LSAC’s retake policy is forward-looking, not retroactive. So, LSATs taken before September 2019 will not count against these limits. Also, if you took one of the three-section “LSAT-Flex” exams held between May and August 2020, those won’t count toward these limits either. But, all other LSATs administered between September 2019 and August 2023 will count towards these limits. And that includes any LSAT on which you canceled your score, with or without the Score Preview option. Oh, and if you’ve scored a 180 since June 2017, you absolutely can’t take the LSAT again. (Not that you’d be reading this if you already earned a perfect score).

Got it? Great. We’ve done our due diligence in updating you on this policy. Now here’s what we really think about retaking the LSAT.

You can always retake the LSAT if you need to. And many law school applicants — including the most successful ones who gain admittance to their dream schools with bountiful scholarships — take the LSAT more than once.

But sitting for an LSAT exam takes energy, time, and money, so most people hope to take the LSAT only once or twice. We think that’s a reasonable goal. And a basic change to your study plan can make that an easily accomplishable goal.

As we discussed in this blog post, there’s no need to pick an LSAT date before you begin your study process. You can either choose your LSAT date or your LSAT score, but seldom both. It’s hard to predict how long the study process will take you. If you sign up for an LSAT before you’re ready to actually take the LSAT and earn a score that will leave you satisfied, you may end up rushing that process and sacrificing your LSAT score as a result.

Many students who sign up to take the LSAT too early end up earning a score far below what they’d earn had they simply waited until they were ready to take the test.* If someone actually took the LSAT 5 times in a year, they certainly weren’t ready to take at least 3 of those tests.

*This, by the way, is a major downside of in-person and live-online LSAT courses. These are scheduled courses designed to funnel their students into specific LSAT administrations. Some even prevent their students from accessing study materials after a specific LSAT date without paying an additional fee. These courses push their students to take specific LSAT administrations irrespective of whether their students are ready to take the LSAT at that time. A study-at-your-own-pace online course like LSATMax's allows students to study until they’re ready to take the LSAT.

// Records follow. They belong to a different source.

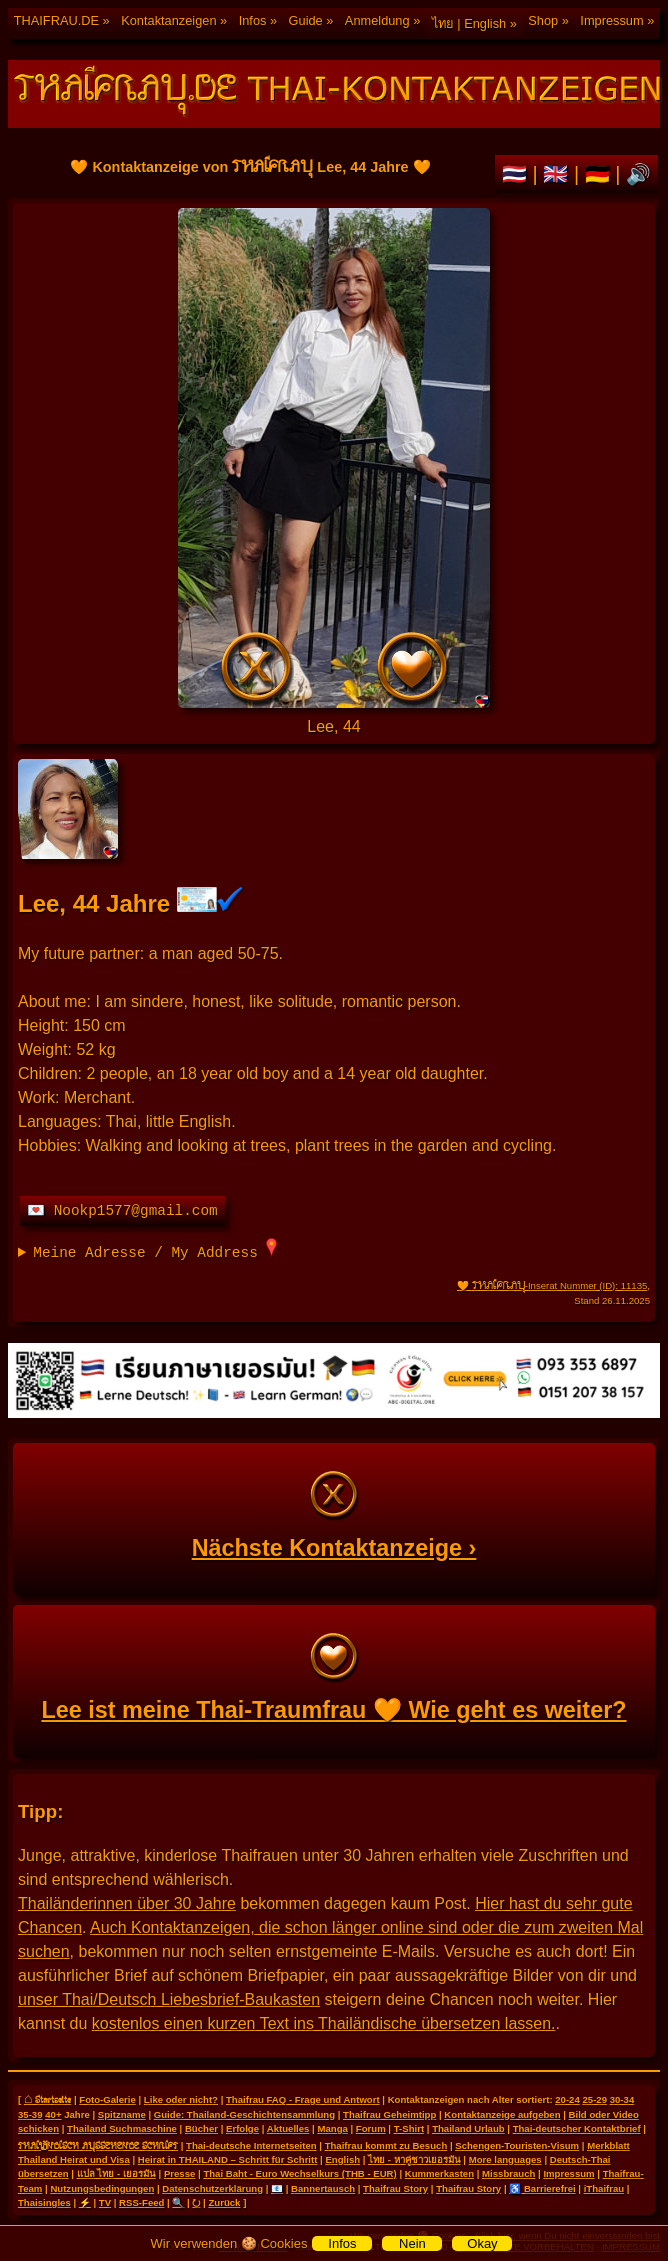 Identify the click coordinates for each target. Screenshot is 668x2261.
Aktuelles (288, 2128)
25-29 (594, 2099)
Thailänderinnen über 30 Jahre (127, 1903)
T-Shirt (409, 2128)
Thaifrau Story (395, 2188)
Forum (371, 2128)
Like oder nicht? (181, 2099)
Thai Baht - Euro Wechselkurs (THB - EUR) (299, 2173)
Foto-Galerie (107, 2099)
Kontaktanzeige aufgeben (502, 2114)
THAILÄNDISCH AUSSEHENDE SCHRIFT (98, 2145)
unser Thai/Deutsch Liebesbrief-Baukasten (169, 1999)
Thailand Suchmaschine (122, 2128)
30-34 (622, 2099)
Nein (412, 2243)
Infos (253, 20)
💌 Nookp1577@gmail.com (122, 1211)
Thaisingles (44, 2202)
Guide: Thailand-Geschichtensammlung (244, 2114)
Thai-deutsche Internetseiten (251, 2145)
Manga (332, 2128)
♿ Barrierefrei (542, 2188)
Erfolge (242, 2128)
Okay (482, 2243)
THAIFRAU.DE (56, 20)
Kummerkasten (439, 2173)
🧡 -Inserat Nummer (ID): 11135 (552, 1285)
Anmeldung (377, 20)
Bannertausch (323, 2188)
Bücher (201, 2128)
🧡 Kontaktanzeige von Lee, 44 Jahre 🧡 (334, 458)
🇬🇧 (558, 174)
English (342, 2159)
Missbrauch (508, 2173)
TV (105, 2202)
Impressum (611, 20)
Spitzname (122, 2114)
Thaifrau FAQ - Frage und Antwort (303, 2099)
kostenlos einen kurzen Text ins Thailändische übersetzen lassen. (324, 2023)
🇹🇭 (517, 174)
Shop (543, 20)
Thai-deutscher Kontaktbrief (577, 2128)
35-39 (30, 2114)
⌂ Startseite (47, 2099)
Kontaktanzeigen (168, 20)
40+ (53, 2114)
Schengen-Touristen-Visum (517, 2145)
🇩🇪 (600, 174)
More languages (505, 2159)
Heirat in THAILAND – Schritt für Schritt (228, 2159)
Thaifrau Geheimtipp (389, 2114)
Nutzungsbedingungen (102, 2188)
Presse (179, 2173)
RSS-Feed (141, 2202)
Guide (306, 20)
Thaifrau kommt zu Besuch (386, 2145)
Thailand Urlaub (468, 2128)
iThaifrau (604, 2188)
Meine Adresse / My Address (155, 1249)
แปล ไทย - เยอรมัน (116, 2173)
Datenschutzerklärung (212, 2188)
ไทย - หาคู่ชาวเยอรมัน (414, 2159)
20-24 (567, 2099)
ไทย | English (469, 23)
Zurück (224, 2202)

So, rather than sign up to take the LSAT before you’re ready and risk retaking the LSAT more times than you’d like, simply wait to sign up. Wait until you’ve already started earning your target score on practice exams, or at least until you’re reasonably confident that you can start earning your target score in the 6 weeks between the registration deadline and test day. That way, you can limit the number of times you have to retake the exam.

Plus, limiting the number of retakes will make your eventual law school applications look better. Now, to be clear, law schools mostly just care about your highest LSAT score. That’s the only LSAT score they have to report to the ABA if they admit you. Law schools will, however, still see all of your LSAT scores and canceled scores from the last five years when you apply. I don’t know about you, but I’d much rather apply with a 160 and 170 on my score report rather than a 2 or 3 160s and a 170. The former looks like I’m someone who improved their LSAT-related skills dramatically. The latter might look like I’m a 160-level LSAT-taker who got quite lucky on 1 exam.

So, even with the increased yearly limit, we think it’s best to plan on taking the LSAT only once or twice. Which, of course, makes the increased yearly limit largely immaterial to your test plans. Perhaps, this increased yearly limit will slightly reduce the pressure you feel while taking any individual LSAT. If so, that’s a good thing. But the best policy is to focus on studying diligently and waiting until you’re ready, so you only have to take this exam, in the immortal words of one Ms. Stevie Nicks, maybe once, maybe twice.